-- PROVIDED MATERIAL follows --
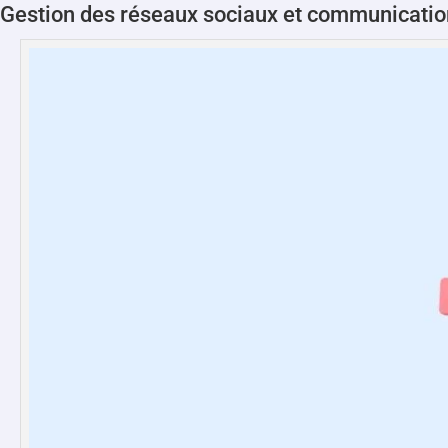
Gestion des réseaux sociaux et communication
-- PROVIDED MATERIAL concluded --
-- PROVIDED MATERIAL follows --
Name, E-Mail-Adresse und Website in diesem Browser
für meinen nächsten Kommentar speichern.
-- PROVIDED MATERIAL concluded --
▶ [ACTIVITY]
Copy only this part of the entries above: the line with "Name, E-Mail-Adresse und", the line with "für meinen nächsten Kommentar speichern.", and the lines between, all exactly as written.

▶ [EXPECTED OUTPUT]
Name, E-Mail-Adresse und Website in diesem Browser
für meinen nächsten Kommentar speichern.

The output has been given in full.